### INSTRUCTIONS FOR THE TASK
Search term "blur": work out how many lines of the data below contain it, and answer with that number alone.

### DATA SHOWN
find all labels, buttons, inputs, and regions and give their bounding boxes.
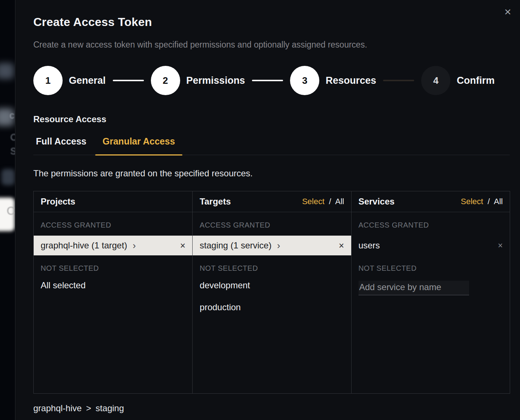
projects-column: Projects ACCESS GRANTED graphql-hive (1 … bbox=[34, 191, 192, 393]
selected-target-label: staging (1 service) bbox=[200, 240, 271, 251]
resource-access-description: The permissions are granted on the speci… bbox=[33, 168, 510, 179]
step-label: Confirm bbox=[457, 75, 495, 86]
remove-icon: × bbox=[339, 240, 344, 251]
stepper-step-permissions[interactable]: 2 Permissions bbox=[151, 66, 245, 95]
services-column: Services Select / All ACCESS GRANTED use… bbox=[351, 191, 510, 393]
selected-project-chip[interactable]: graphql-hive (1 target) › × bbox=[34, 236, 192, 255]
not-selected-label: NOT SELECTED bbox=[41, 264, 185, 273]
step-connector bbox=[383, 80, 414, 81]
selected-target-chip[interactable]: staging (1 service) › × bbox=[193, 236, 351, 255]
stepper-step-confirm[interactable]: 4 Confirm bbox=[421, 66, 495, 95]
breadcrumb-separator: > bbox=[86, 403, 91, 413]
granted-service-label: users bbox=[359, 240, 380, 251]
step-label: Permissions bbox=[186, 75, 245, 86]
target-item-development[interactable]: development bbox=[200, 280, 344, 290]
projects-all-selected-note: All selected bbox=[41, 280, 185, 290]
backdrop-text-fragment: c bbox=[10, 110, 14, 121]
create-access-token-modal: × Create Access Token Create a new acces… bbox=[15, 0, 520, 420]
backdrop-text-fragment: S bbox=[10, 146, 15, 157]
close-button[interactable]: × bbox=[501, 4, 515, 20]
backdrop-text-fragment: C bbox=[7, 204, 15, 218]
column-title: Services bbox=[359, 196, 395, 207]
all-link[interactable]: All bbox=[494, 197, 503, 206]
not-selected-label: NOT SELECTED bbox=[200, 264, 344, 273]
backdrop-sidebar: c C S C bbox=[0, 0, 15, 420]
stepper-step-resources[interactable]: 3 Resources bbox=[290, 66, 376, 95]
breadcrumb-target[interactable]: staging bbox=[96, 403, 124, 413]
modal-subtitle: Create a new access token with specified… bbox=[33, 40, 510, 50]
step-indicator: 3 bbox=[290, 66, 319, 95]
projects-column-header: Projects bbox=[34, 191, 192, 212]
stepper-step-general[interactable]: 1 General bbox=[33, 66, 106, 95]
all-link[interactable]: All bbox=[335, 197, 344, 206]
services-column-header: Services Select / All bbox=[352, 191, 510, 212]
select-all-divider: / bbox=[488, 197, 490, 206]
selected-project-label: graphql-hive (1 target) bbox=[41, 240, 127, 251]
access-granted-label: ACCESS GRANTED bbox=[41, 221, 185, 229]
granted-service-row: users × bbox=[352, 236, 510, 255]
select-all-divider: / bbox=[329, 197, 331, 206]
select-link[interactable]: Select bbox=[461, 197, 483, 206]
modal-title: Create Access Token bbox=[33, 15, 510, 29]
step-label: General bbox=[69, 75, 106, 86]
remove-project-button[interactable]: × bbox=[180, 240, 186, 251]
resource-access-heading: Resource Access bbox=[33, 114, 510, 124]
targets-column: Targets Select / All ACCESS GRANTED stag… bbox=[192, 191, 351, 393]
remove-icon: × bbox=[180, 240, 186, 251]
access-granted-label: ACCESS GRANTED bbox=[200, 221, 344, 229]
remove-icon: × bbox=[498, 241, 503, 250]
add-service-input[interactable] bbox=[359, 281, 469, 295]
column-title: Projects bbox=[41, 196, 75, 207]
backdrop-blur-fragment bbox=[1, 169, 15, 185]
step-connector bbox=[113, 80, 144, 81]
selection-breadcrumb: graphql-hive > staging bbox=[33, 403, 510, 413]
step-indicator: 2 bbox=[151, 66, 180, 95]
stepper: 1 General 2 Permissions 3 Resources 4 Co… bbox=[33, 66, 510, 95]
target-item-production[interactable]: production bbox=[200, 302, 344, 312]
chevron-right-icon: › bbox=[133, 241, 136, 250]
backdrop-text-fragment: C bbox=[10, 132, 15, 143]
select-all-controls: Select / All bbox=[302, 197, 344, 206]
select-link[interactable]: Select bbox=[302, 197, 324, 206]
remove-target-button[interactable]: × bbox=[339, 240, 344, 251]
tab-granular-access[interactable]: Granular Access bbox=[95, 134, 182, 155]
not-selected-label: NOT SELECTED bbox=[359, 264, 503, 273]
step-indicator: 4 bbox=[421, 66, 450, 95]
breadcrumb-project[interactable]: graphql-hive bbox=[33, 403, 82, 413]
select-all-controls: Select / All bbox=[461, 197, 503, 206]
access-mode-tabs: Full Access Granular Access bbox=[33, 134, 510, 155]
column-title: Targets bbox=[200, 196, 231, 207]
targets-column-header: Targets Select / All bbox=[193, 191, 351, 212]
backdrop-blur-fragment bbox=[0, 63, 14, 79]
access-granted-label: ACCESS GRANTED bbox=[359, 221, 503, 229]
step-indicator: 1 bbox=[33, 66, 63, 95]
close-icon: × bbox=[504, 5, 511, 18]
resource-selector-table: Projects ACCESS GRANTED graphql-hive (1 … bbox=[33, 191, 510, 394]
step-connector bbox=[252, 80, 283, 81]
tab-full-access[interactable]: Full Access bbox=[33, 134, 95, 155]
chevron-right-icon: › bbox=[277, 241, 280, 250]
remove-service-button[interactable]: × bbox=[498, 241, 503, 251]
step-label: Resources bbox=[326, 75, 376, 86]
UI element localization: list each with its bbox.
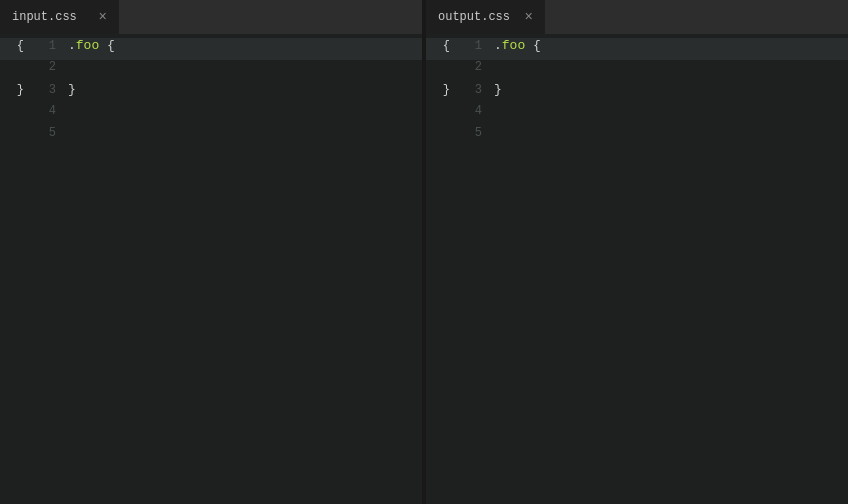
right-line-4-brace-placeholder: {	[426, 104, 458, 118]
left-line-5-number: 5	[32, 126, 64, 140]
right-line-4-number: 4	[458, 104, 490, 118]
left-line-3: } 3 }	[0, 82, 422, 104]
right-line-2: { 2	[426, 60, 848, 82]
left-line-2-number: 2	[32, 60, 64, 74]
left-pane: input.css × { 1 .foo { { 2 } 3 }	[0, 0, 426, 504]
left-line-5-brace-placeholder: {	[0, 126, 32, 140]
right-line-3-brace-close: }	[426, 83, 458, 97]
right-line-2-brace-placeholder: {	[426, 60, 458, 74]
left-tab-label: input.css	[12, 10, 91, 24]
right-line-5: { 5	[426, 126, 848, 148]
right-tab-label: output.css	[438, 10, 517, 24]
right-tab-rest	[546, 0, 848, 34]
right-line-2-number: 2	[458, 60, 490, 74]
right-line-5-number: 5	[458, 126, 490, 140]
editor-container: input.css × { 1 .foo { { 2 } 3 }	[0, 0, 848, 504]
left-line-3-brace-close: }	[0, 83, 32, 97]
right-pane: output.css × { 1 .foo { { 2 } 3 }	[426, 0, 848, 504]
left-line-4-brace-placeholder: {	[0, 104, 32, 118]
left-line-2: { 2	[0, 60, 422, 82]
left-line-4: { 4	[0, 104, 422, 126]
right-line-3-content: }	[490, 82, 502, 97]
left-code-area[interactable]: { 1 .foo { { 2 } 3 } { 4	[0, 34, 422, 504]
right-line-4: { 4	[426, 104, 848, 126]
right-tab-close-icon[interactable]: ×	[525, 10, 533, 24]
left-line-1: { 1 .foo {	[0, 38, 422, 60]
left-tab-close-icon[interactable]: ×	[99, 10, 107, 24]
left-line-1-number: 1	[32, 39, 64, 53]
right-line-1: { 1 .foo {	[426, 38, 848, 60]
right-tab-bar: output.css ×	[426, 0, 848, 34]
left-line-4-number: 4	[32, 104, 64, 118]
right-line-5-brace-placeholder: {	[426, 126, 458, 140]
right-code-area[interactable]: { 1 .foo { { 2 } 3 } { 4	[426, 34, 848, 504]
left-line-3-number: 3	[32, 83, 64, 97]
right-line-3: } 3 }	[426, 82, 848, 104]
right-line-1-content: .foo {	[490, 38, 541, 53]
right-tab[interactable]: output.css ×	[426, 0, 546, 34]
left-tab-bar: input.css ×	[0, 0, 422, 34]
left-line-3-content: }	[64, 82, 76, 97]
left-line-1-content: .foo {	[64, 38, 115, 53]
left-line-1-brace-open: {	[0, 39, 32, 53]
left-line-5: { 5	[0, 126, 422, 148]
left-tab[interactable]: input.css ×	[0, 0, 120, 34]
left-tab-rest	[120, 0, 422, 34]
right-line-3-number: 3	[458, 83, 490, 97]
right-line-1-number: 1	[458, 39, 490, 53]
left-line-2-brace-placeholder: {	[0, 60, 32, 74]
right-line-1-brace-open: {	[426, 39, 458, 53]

### TASK OUTPUT
2